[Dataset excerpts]
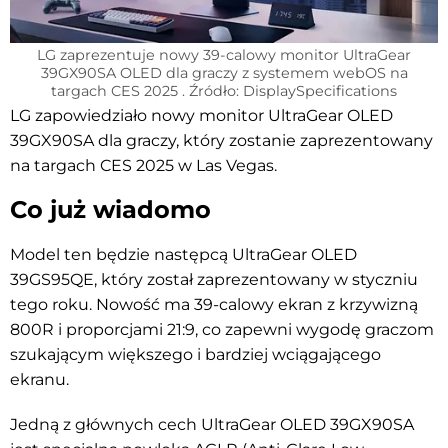
LG zaprezentuje nowy 39-calowy monitor UltraGear
39GX90SA OLED dla graczy z systemem webOS na
targach CES 2025 . Źródło: DisplaySpecifications
LG zapowiedziało nowy monitor UltraGear OLED
39GX90SA dla graczy, który zostanie zaprezentowany
na targach CES 2025 w Las Vegas.
Co już wiadomo
Model ten będzie następcą UltraGear OLED
39GS95QE, który został zaprezentowany w styczniu
tego roku. Nowość ma 39-calowy ekran z krzywizną
800R i proporcjami 21:9, co zapewni wygodę graczom
szukającym większego i bardziej wciągającego
ekranu.
Jedną z głównych cech UltraGear OLED 39GX90SA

* **Exercise goal**
Above are the records; copy exactly the lines from the one with "Model ten będzie następcą UltraGear OLED" through the final line.

* **Output of the task**
Model ten będzie następcą UltraGear OLED
39GS95QE, który został zaprezentowany w styczniu
tego roku. Nowość ma 39-calowy ekran z krzywizną
800R i proporcjami 21:9, co zapewni wygodę graczom
szukającym większego i bardziej wciągającego
ekranu.
Jedną z głównych cech UltraGear OLED 39GX90SA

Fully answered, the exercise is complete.